(Records excerpted from a collection)
....................
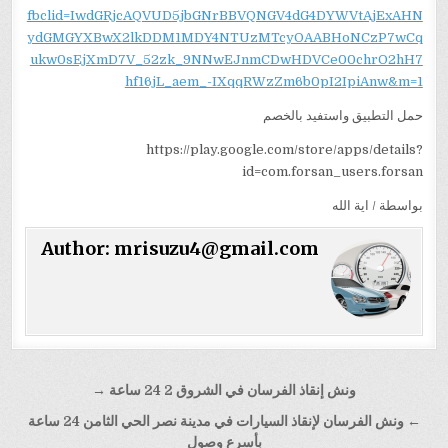
fbclid=IwdGRjcAQVUD5jbGNrBBVQNGV4dG4DYWVtAjExAHN
ydGMGYXBwX2lkDDM1MDY4NTUzMTcyOAABHoNCzP7wCq
ukw0sEjXmD7V_52zk_9NNwEJnmCDwHDVCe00chrO2hH7
hf16jL_aem_-IXqqRWzZm6b0pI2IpiAnw&m=1
حمل التطبيق واستفيد بالخصم
https://play.google.com/store/apps/details?
id=com.forsan_users.forsan
بواسطة / اية الله
Author:
mrisuzu4@gmail.com
تصفّح
ونش إنقاذ الفرسان في الشروق 2 24 ساعة →
المقالات
← ونش الفرسان لإنقاذ السيارات في مدينة نصر الحي الثامن 24 ساعة
بأسرع وصول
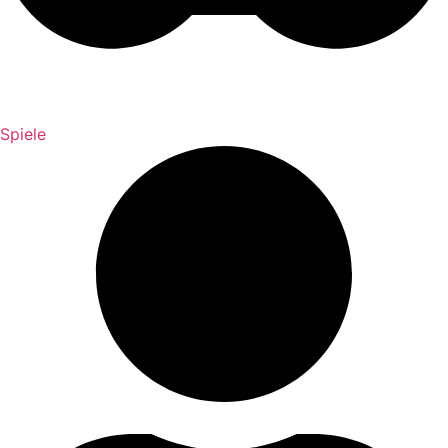
Spiele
....................
Exercise: Set the preceding data down again word for word, omitting images.

Answer section:
fbclid=IwdGRjcAQVUD5jbGNrBBVQNGV4dG4DYWVtAjExAHN
ydGMGYXBwX2lkDDM1MDY4NTUzMTcyOAABHoNCzP7wCq
ukw0sEjXmD7V_52zk_9NNwEJnmCDwHDVCe00chrO2hH7
hf16jL_aem_-IXqqRWzZm6b0pI2IpiAnw&m=1
حمل التطبيق واستفيد بالخصم
https://play.google.com/store/apps/details?
id=com.forsan_users.forsan
بواسطة / اية الله
Author:
mrisuzu4@gmail.com
تصفّح
ونش إنقاذ الفرسان في الشروق 2 24 ساعة →
المقالات
← ونش الفرسان لإنقاذ السيارات في مدينة نصر الحي الثامن 24 ساعة
بأسرع وصول
Spiele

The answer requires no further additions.